In an interview with Dazed Digital, one man tells the story of how his father spent all his family’s money to “invest” in the Beanie Baby craze, and in the end lost $100,000 on the crazy market idea.
Back in late 1993, Ty Warner, Inc. debuted the toy animals. There were originally nine designs of the toys. They flew off the shelves during Christmas season. People vividly remember the early morning rushes on toy and department stores, with shoppers grabbing up every Beanie Baby on the shelf. People would pay store personnel to call them when shipments arrived, or even to hide Beanie Babies in various parts of the store so they could find them the next day when the rush to buy was on. Stores began enforcing a “one per customer” rule on buying the toys.
The reason the toys were so popular was that the Ty company would occasionally “retire” certain designs, which led the public to believe that they would be limited in supply and therefore more valuable. People began to buy them in a sort of “commodities speculation” scheme, where they hoped to resell them to other, slower collectors as prices rose. A “buy-low-sell-high” idea.

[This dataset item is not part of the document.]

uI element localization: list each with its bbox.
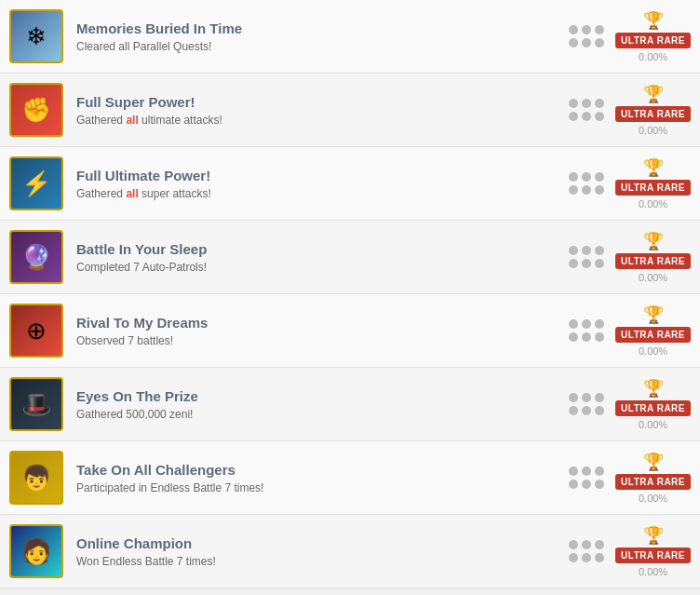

The market for Beanie Babies was so hot for a while that counterfeit versions made appearances, which further stoked the speculative nature of the collecting.
For one family, this market idea went too far.
In the interview, promoting a short film about the misadventures, Chris Robinson tell show his father, a former soap opera star, became obsessed with the pursuit.
“It became this all-consuming family activity, filling up any free time that wasn’t already earmarked for school or our youth hockey teams. Everyone that was close to us got roped in at some point. Cousins, friends, teammates that were unfortunate enough to carpool with us; if you came into contact with the Robinsons during the Beanie Baby days, you were recruited to buy at least one for the family collection.”
The family went on to collect the smaller version of the toys that came in McDonald’s meals. They had inside information from the Ty company about releases and would stock up heavily on new designs. But as toms point they realized that they did not have a good model for getting a return on their “investment”. Their pie-in-the-sky notions of paying for the kids’ college tuition with returns on Beanie Babies came crashing down.
Robinson says they still have loads of the toys.